Geração do consumo e seus abusos

segunda-feira, 11 de agosto de 2014

Em uma sociedade cujo ídolo é o consumo, quem não consome está fora de moda. Simples assim. E quem é um pouco menos manipulável é taxado de pão-duro e sovina, como se ter a capacidade de escolher não gastar em detrimento de uma economia maior ou de um gasto mais responsável fosse um defeito ao invés de uma qualidade. Nessa sociedade de valores invertidos, pseudo-políticos sem muito o que fazer encontram brechas para mostrar serviço de formas inusitada, para não falar inadequada.

Uma resolução do ConselhoNacional dos Direitos da Criança e do Adolescente lançada em março deste ano considera abusiva toda e qualquer publicidade voltada ao público infantil. Segundo a resolução, uma inocente propaganda de produtos voltados justamente para o publico infantil seria condenável. Até a programação infantil foi retirada das grades dos canais televisivos e substituída por mais programas para adultos.

Televisão agora é coisa exclusivamente para adultos. Só que não avisaram as crianças. Nem os pais. Infelizmente, vivemos em uma geração em que os pais não querem dispor de seu tempo (nem esforços) para educar seus filhos, e a televisão tem sido um grande aliado nessa onda de preguiça (negligência?) generalizada. Está tudo bem enquanto a criança está hipnotizada pelo aparelho eletrônico, pois assim sobra mais tempo para os pais fazerem o que bem entenderem. Mas se antes já estava ocorrendo um processo de aceleração no amadurecimento de uma criança e encurtamento de sua infância, exposta de forma massiva ao mundo dos adultos, esse processo tem se tornado alucinante.

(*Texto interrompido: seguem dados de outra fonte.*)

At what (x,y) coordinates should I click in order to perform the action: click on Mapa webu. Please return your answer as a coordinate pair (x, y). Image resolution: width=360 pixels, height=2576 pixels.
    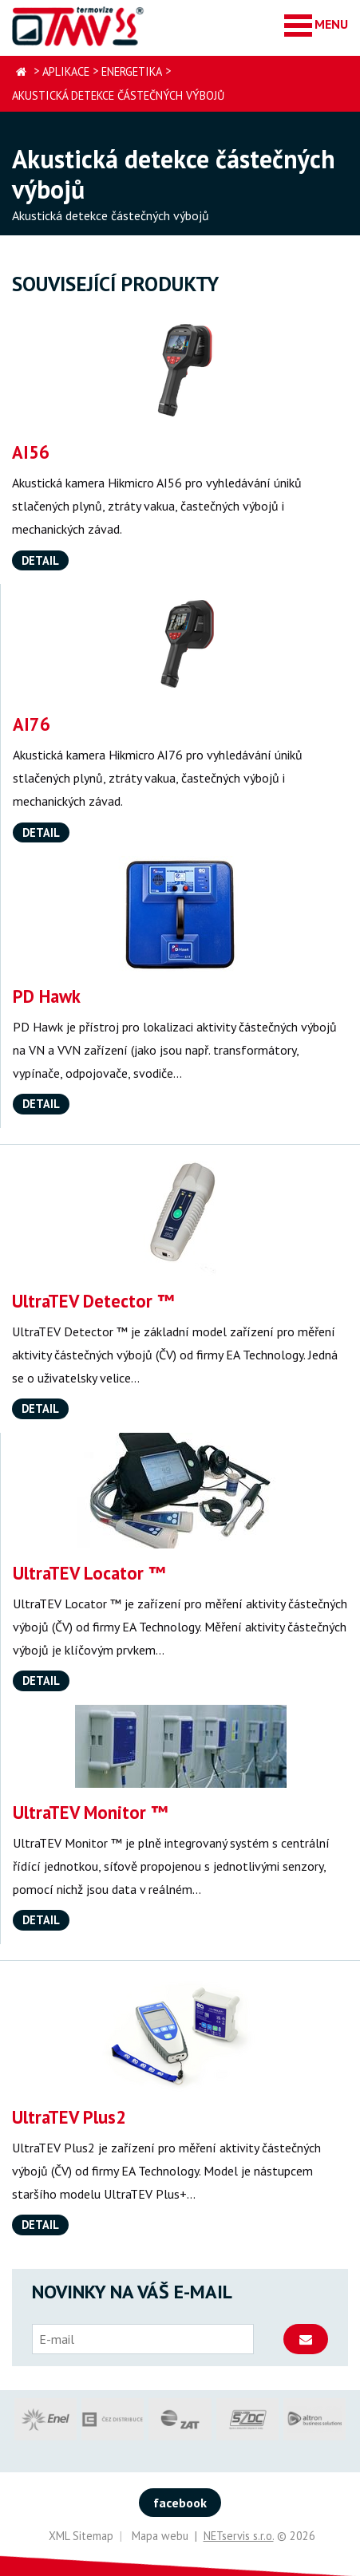
    Looking at the image, I should click on (160, 2535).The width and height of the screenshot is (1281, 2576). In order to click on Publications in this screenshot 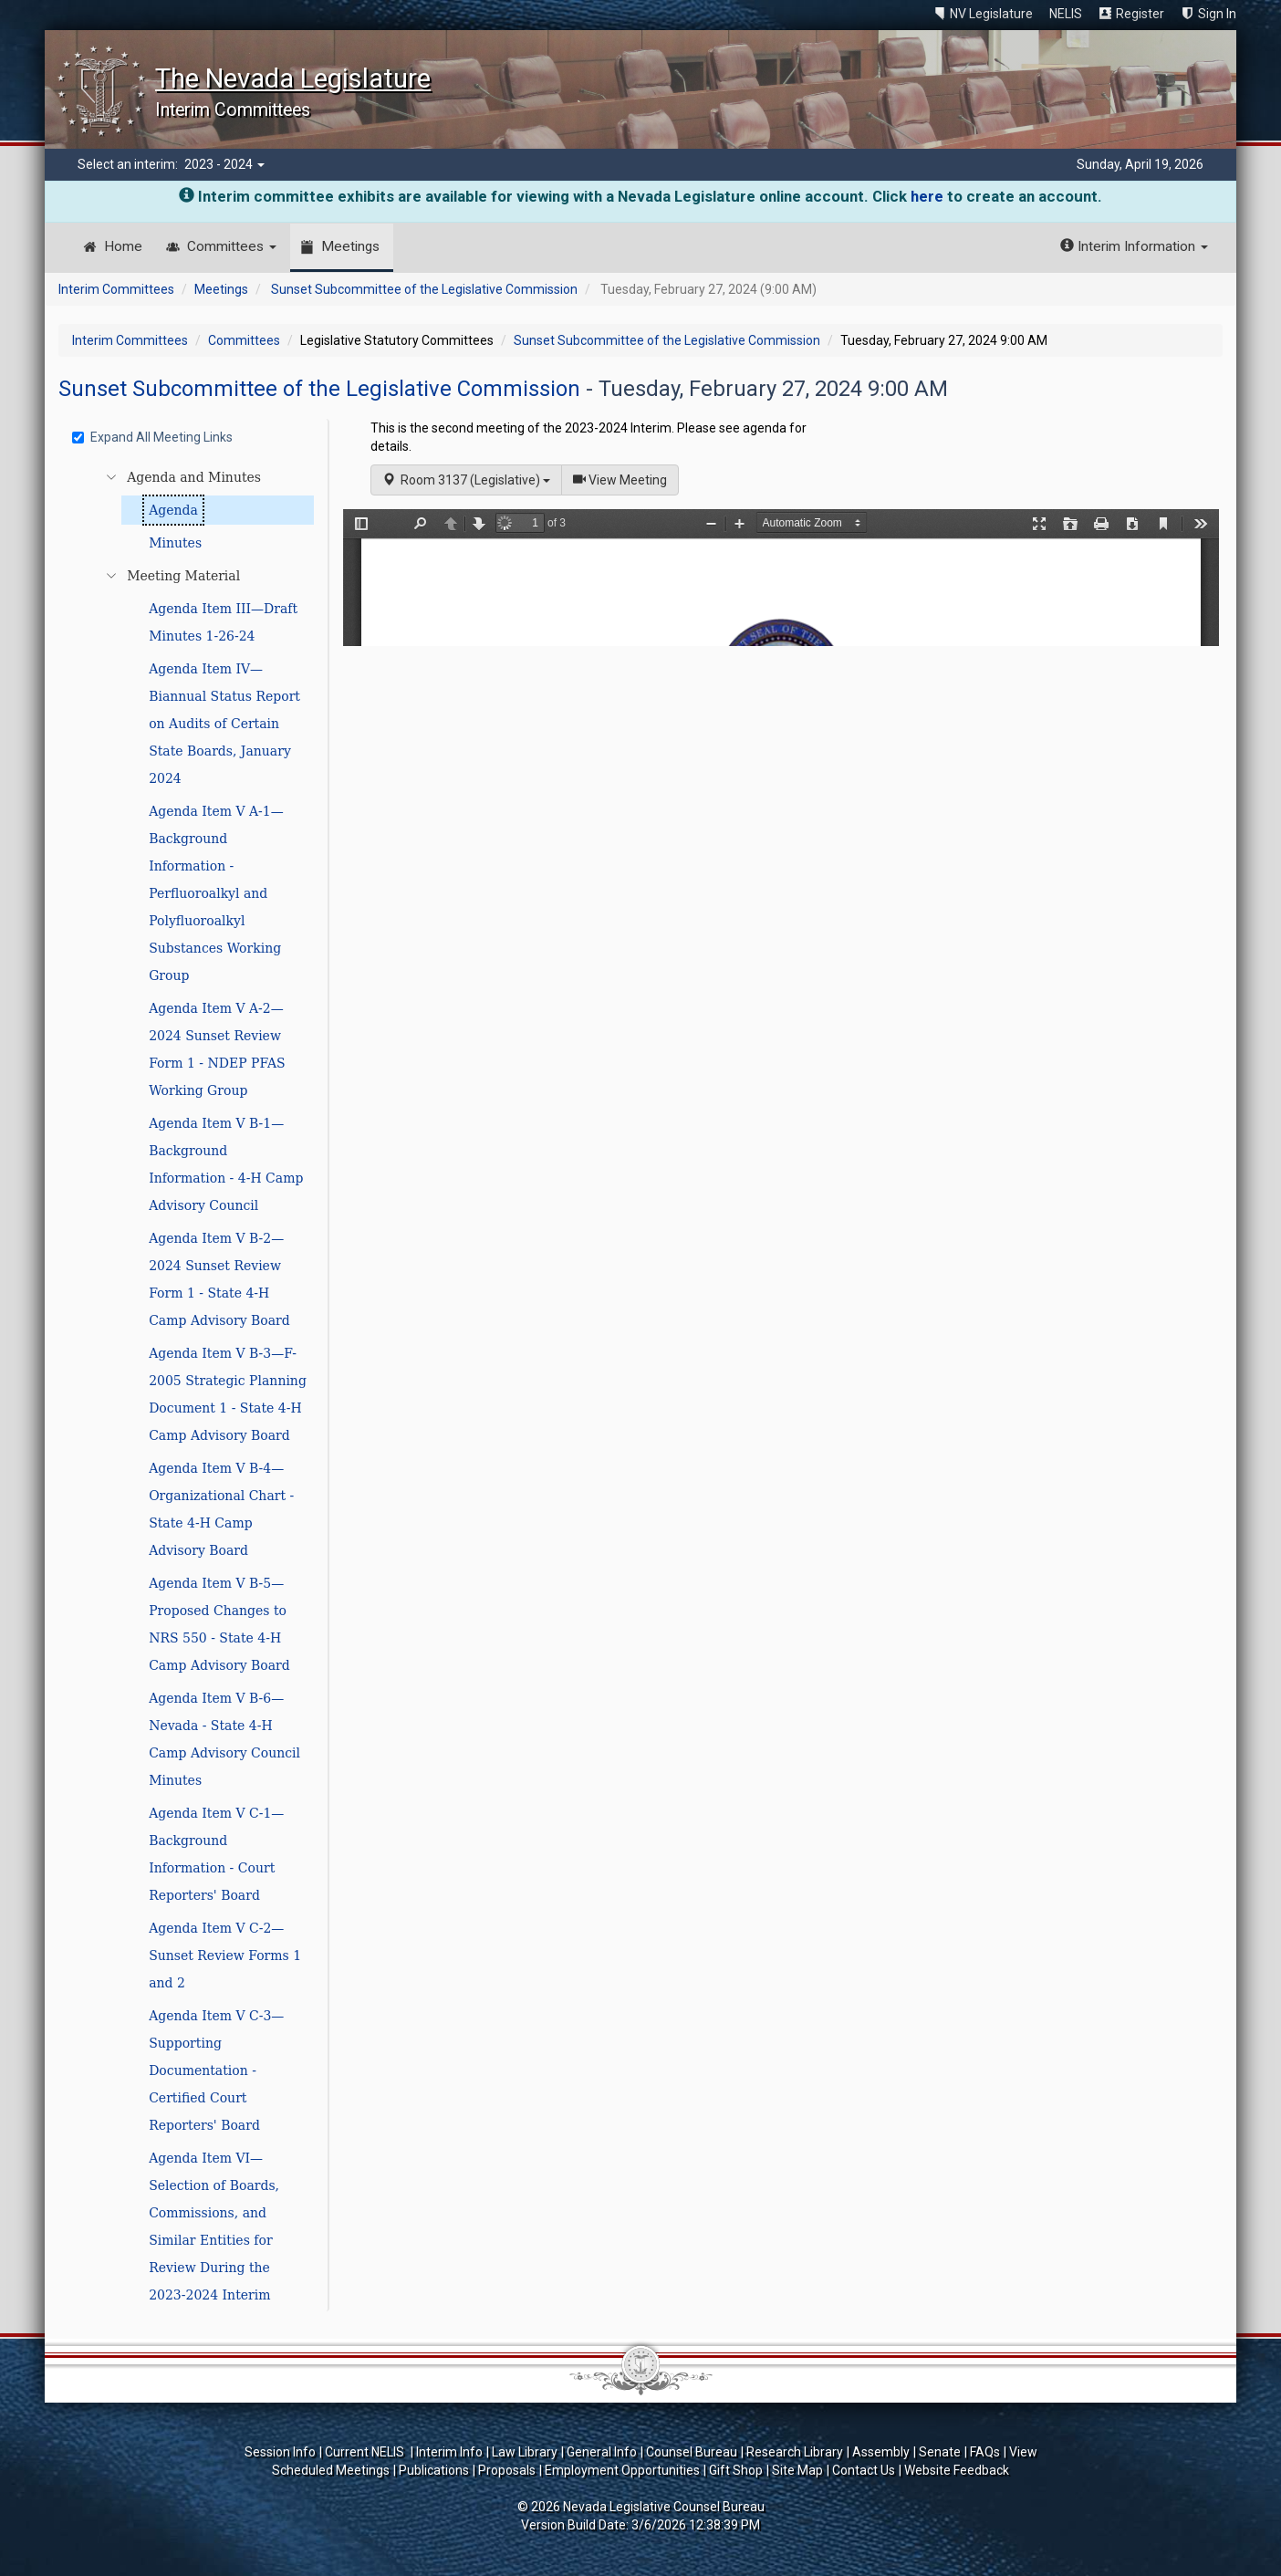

Entrevistada a respeito desse assunto, a empresária Mônica de Sousa, filha do cartunista Maurício de Sousa, deu uma excelente entrevista ao jornal O Globo (que pode ser conferida na íntegra aqui). Entre vários argumentos extremamente pertinentes, Mônica lembra que é muito fácil cobrar o governo por coisas que têm relação com a educação básica que é responsabilidade dos pais. A obesidade e o consumo em massa, por exemplo, são coisas que poderiam ser resolvidas com uma educação digna, com pais presentes exercendo seu papel e dizendo não à criança quando achar que é necessário.

De um lado, algumas linhas de psicopedagogia modernas dizem que a criança tem que ser deixada livre para escolher o que quer, pois assim é a criança moderna: ela tem que ter opções. Por outro lado, essas teorias não oferecem uma solução para as consequências da escolha da criança. Se algo dá errado, os pais têm que remediar e o filho sai de cena sem ter levado um aprendizado consigo. Além disso, vivemos um momento econômico muito diferente do de nossos pais e avós. Se no passado uma criança tinha que tolerar um “não” porque os pais não tinham como bancar suas vontades, hoje os pais financiam todos os desejos dos filhos, seja por não suportarem a manipulação que estes lhe aplicam (na forma de birras e malcriações nunca repreendidas, especialmente em público), ou porque acham que os filhos não “merecem passar necessidade como eles passaram no passado”.

O equívoco nesse pensamento dos pais é que eles não percebem como as crianças perdem com uma atitude firme de uma negativa. Eles se esquecem de que foi justamente o fato de seus próprios pais terem lhes negado algo por necessidade que os tornou os adultos que são hoje: que sabem que têm que trabalhar para conseguir o que querem, e que sabem que nada é dado de graça. E mais: que não precisam mais de seus próprios pais para sobreviver no mundo, pois já estão preparados para isso.

A infância é uma parte muito importante no desenvolvimento de qualquer ser humano, e para tal, como em todas as fases da vida, tem suas especificidades, como suas brincadeiras e produtos próprios. Aprender com as brincadeiras e usar produtos adequados à idade auxiliam – junto à obrigação inerente aos pais, quer eles gostem ou não – no desenvolvimento tanto psíquico quanto físico das crianças. Atropelar essa etapa com uma lei estapafúrdia e que exime os pais de sua tarefa de educadores primários é que deveria ser considerado um absurdo. Graças a esse tipo de medida (entre outros fatores) estamos vivenciando uma geração de crianças crescidas (com seus mais de 20 anos) que nunca conseguem alcançar de fato a idade adulta e que, justamente por isso, passam pelo que os pais mais temiam: o sofrimento exagerado ao ser contrariado.